[Data for the task — start]

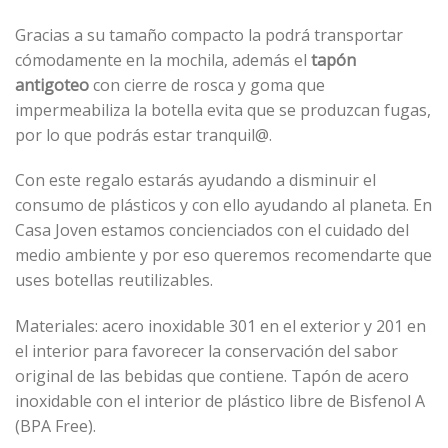
Gracias a su tamaño compacto la podrá transportar
cómodamente en la mochila, además el
tapón
antigoteo
con cierre de rosca y goma que
impermeabiliza la botella evita que se produzcan fugas,
por lo que podrás estar tranquil@.
Con este regalo estarás ayudando a disminuir el
consumo de plásticos y con ello ayudando al planeta. En
Casa Joven estamos concienciados con el cuidado del
medio ambiente y por eso queremos recomendarte que
uses botellas reutilizables.
Materiales: acero inoxidable 301 en el exterior y 201 en
el interior para favorecer la conservación del sabor
original de las bebidas que contiene. Tapón de acero
inoxidable con el interior de plástico libre de Bisfenol A
(BPA Free).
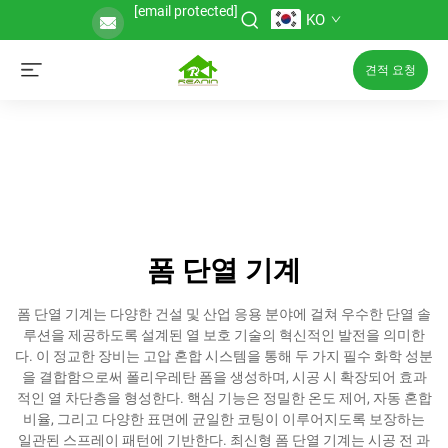
[email protected]
KO
견적 요청
폼 단열 기계
폼 단열 기계는 다양한 건설 및 산업 응용 분야에 걸쳐 우수한 단열 솔
루션을 제공하도록 설계된 열 보호 기술의 혁신적인 발전을 의미한
다. 이 정교한 장비는 고압 혼합 시스템을 통해 두 가지 필수 화학 성분
을 결합함으로써 폴리우레탄 폼을 생성하며, 시공 시 확장되어 효과
적인 열 차단층을 형성한다. 핵심 기능은 정밀한 온도 제어, 자동 혼합
비율, 그리고 다양한 표면에 균일한 코팅이 이루어지도록 보장하는
일관된 스프레이 패턴에 기반한다. 최신형 폼 단열 기계는 시공 전 과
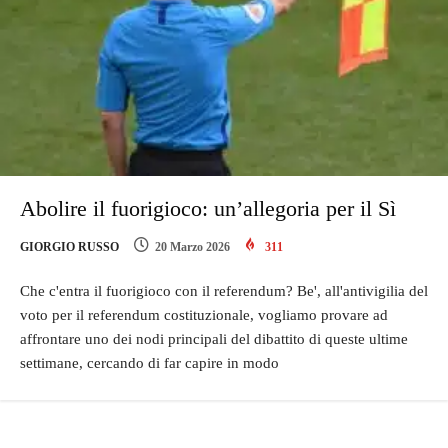
Abolire il fuorigioco: un’allegoria per il Sì
GIORGIO RUSSO
20 Marzo 2026
311
Che c'entra il fuorigioco con il referendum? Be', all'antivigilia del
voto per il referendum costituzionale, vogliamo provare ad
affrontare uno dei nodi principali del dibattito di queste ultime
settimane, cercando di far capire in modo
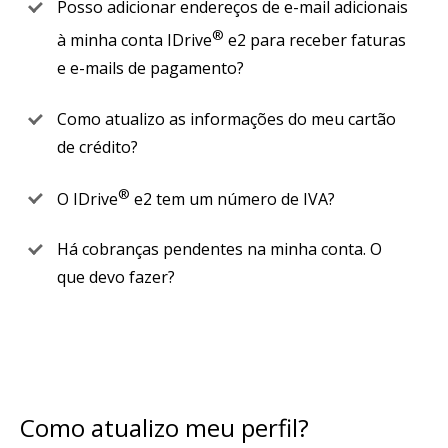
Posso adicionar endereços de e-mail adicionais
®
à minha conta IDrive
e2 para receber faturas
e e-mails de pagamento?
Como atualizo as informações do meu cartão
de crédito?
®
O IDrive
e2 tem um número de IVA?
Há cobranças pendentes na minha conta. O
que devo fazer?
Como atualizo meu perfil?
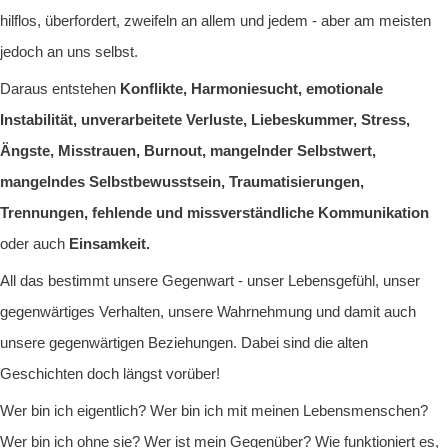
hilflos, überfordert, zweifeln an allem und jedem - aber am meisten
jedoch an uns selbst.
Daraus entstehen
Konflikte, Harmoniesucht, emotionale
Instabilität, unverarbeitete Verluste, Liebeskummer, Stress,
Ängste, Misstrauen, Burnout, mangelnder Selbstwert,
mangelndes Selbstbewusstsein, Traumatisierungen,
Trennungen, fehlende und missverständliche Kommunikation
oder auch
Einsamkeit.
All das bestimmt unsere Gegenwart - unser Lebensgefühl, unser
gegenwärtiges Verhalten, unsere Wahrnehmung und damit auch
unsere gegenwärtigen Beziehungen. Dabei sind die alten
Geschichten doch längst vorüber!
Wer bin ich eigentlich? Wer bin ich mit meinen Lebensmenschen?
Wer bin ich ohne sie? Wer ist mein Gegenüber? Wie funktioniert es,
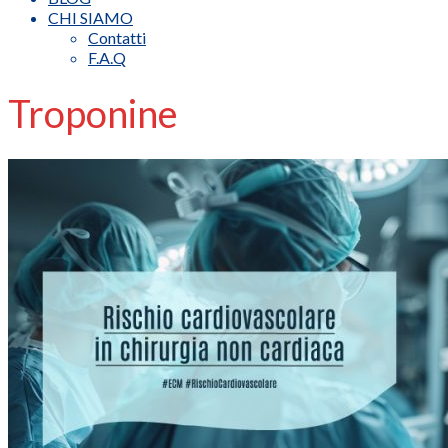
CHI SIAMO
Contatti
F.A.Q
Troponine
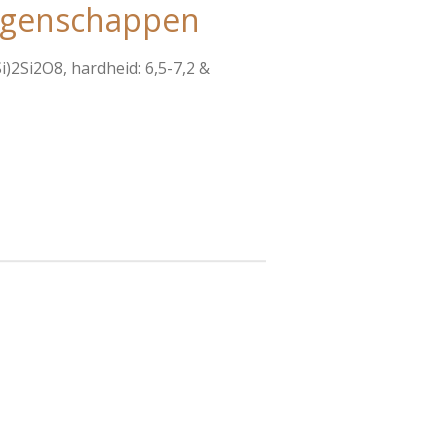
igenschappen
i)2Si2O8, hardheid: 6,5-7,2 &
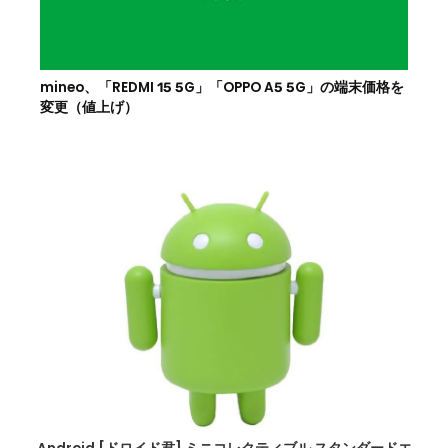
mineo、「REDMI 15 5G」「OPPO A5 5G」の端末価格を
変更（値上げ）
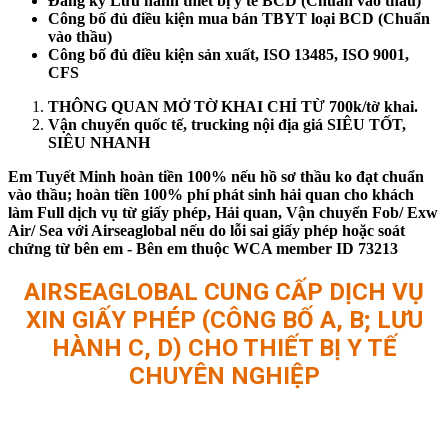
Đăng ký Lưu hành thiết bị y tế BCD (Chuẩn vào thầu)
Công bố đủ điều kiện mua bán TBYT loại BCD (Chuẩn
vào thầu)
Công bố đủ điều kiện sản xuất, ISO 13485, ISO 9001,
CFS
THÔNG QUAN MỞ TỜ KHAI CHỈ TỪ 700k/tờ khai.
Vận chuyển quốc tế, trucking nội địa giá SIÊU TỐT,
SIÊU NHANH
Em Tuyết Minh hoàn tiền 100% nếu hồ sơ thầu ko đạt chuẩn
vào thầu; hoàn tiền 100% phí phát sinh hải quan cho khách
làm Full dịch vụ từ giấy phép, Hải quan, Vận chuyển Fob/ Exw
Air/ Sea với Airseaglobal nếu do lỗi sai giấy phép hoặc soát
chứng từ bên em - Bên em thuộc WCA member ID 73213
AIRSEAGLOBAL CUNG CẤP DỊCH VỤ
XIN GIẤY PHÉP (CÔNG BỐ A, B; LƯU
HÀNH C, D) CHO THIẾT BỊ Y TẾ
CHUYÊN NGHIỆP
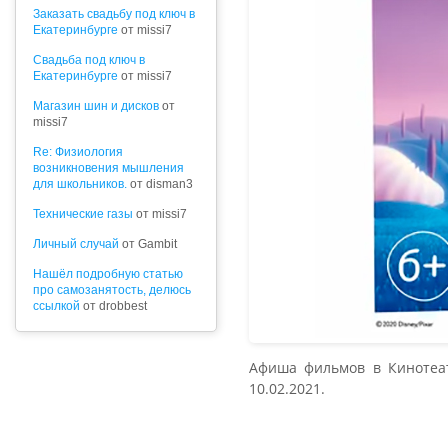
Заказать свадьбу под ключ в
Екатеринбурге
от missi7
Cвадьба под ключ в
Екатеринбурге
от missi7
Магазин шин и дисков
от
missi7
Re: Физиология
возникновения мышления
для школьников.
от disman3
Технические газы
от missi7
Личный случай
от Gambit
Нашёл подробную статью
про самозанятость, делюсь
ссылкой
от drobbest
Афиша фильмов в Кинотеатре
10.02.2021.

[Data for the task — finish]

▶ _Task to carry out_
Should a record include a picture, omit it from your copy and return the rest unchanged.

▶ _Solution to this exercise_
Gracias a su tamaño compacto la podrá transportar
cómodamente en la mochila, además el
tapón
antigoteo
con cierre de rosca y goma que
impermeabiliza la botella evita que se produzcan fugas,
por lo que podrás estar tranquil@.
Con este regalo estarás ayudando a disminuir el
consumo de plásticos y con ello ayudando al planeta. En
Casa Joven estamos concienciados con el cuidado del
medio ambiente y por eso queremos recomendarte que
uses botellas reutilizables.
Materiales: acero inoxidable 301 en el exterior y 201 en
el interior para favorecer la conservación del sabor
original de las bebidas que contiene. Tapón de acero
inoxidable con el interior de plástico libre de Bisfenol A
(BPA Free).
[email protected]
KO
견적 요청
폼 단열 기계
폼 단열 기계는 다양한 건설 및 산업 응용 분야에 걸쳐 우수한 단열 솔
루션을 제공하도록 설계된 열 보호 기술의 혁신적인 발전을 의미한
다. 이 정교한 장비는 고압 혼합 시스템을 통해 두 가지 필수 화학 성분
을 결합함으로써 폴리우레탄 폼을 생성하며, 시공 시 확장되어 효과
적인 열 차단층을 형성한다. 핵심 기능은 정밀한 온도 제어, 자동 혼합
비율, 그리고 다양한 표면에 균일한 코팅이 이루어지도록 보장하는
일관된 스프레이 패턴에 기반한다. 최신형 폼 단열 기계는 시공 전 과
Abolire il fuorigioco: un’allegoria per il Sì
GIORGIO RUSSO
20 Marzo 2026
311
Che c'entra il fuorigioco con il referendum? Be', all'antivigilia del
voto per il referendum costituzionale, vogliamo provare ad
affrontare uno dei nodi principali del dibattito di queste ultime
settimane, cercando di far capire in modo
Posso adicionar endereços de e-mail adicionais
®
à minha conta IDrive
e2 para receber faturas
e e-mails de pagamento?
Como atualizo as informações do meu cartão
de crédito?
®
O IDrive
e2 tem um número de IVA?
Há cobranças pendentes na minha conta. O
que devo fazer?
Como atualizo meu perfil?
hilflos, überfordert, zweifeln an allem und jedem - aber am meisten
jedoch an uns selbst.
Daraus entstehen
Konflikte, Harmoniesucht, emotionale
Instabilität, unverarbeitete Verluste, Liebeskummer, Stress,
Ängste, Misstrauen, Burnout, mangelnder Selbstwert,
mangelndes Selbstbewusstsein, Traumatisierungen,
Trennungen, fehlende und missverständliche Kommunikation
oder auch
Einsamkeit.
All das bestimmt unsere Gegenwart - unser Lebensgefühl, unser
gegenwärtiges Verhalten, unsere Wahrnehmung und damit auch
unsere gegenwärtigen Beziehungen. Dabei sind die alten
Geschichten doch längst vorüber!
Wer bin ich eigentlich? Wer bin ich mit meinen Lebensmenschen?
Wer bin ich ohne sie? Wer ist mein Gegenüber? Wie funktioniert es,
CHI SIAMO
Contatti
F.A.Q
Troponine
igenschappen
i)2Si2O8, hardheid: 6,5-7,2 &
mineo、「REDMI 15 5G」「OPPO A5 5G」の端末価格を
変更（値上げ）
Đăng ký Lưu hành thiết bị y tế BCD (Chuẩn vào thầu)
Công bố đủ điều kiện mua bán TBYT loại BCD (Chuẩn
vào thầu)
Công bố đủ điều kiện sản xuất, ISO 13485, ISO 9001,
CFS
THÔNG QUAN MỞ TỜ KHAI CHỈ TỪ 700k/tờ khai.
Vận chuyển quốc tế, trucking nội địa giá SIÊU TỐT,
SIÊU NHANH
Em Tuyết Minh hoàn tiền 100% nếu hồ sơ thầu ko đạt chuẩn
vào thầu; hoàn tiền 100% phí phát sinh hải quan cho khách
làm Full dịch vụ từ giấy phép, Hải quan, Vận chuyển Fob/ Exw
Air/ Sea với Airseaglobal nếu do lỗi sai giấy phép hoặc soát
chứng từ bên em - Bên em thuộc WCA member ID 73213
AIRSEAGLOBAL CUNG CẤP DỊCH VỤ
XIN GIẤY PHÉP (CÔNG BỐ A, B; LƯU
HÀNH C, D) CHO THIẾT BỊ Y TẾ
CHUYÊN NGHIỆP
Заказать свадьбу под ключ в
Екатеринбурге
от missi7
Cвадьба под ключ в
Екатеринбурге
от missi7
Магазин шин и дисков
от
missi7
Re: Физиология
возникновения мышления
для школьников.
от disman3
Технические газы
от missi7
Личный случай
от Gambit
Нашёл подробную статью
про самозанятость, делюсь
ссылкой
от drobbest
Афиша фильмов в Кинотеатре
10.02.2021.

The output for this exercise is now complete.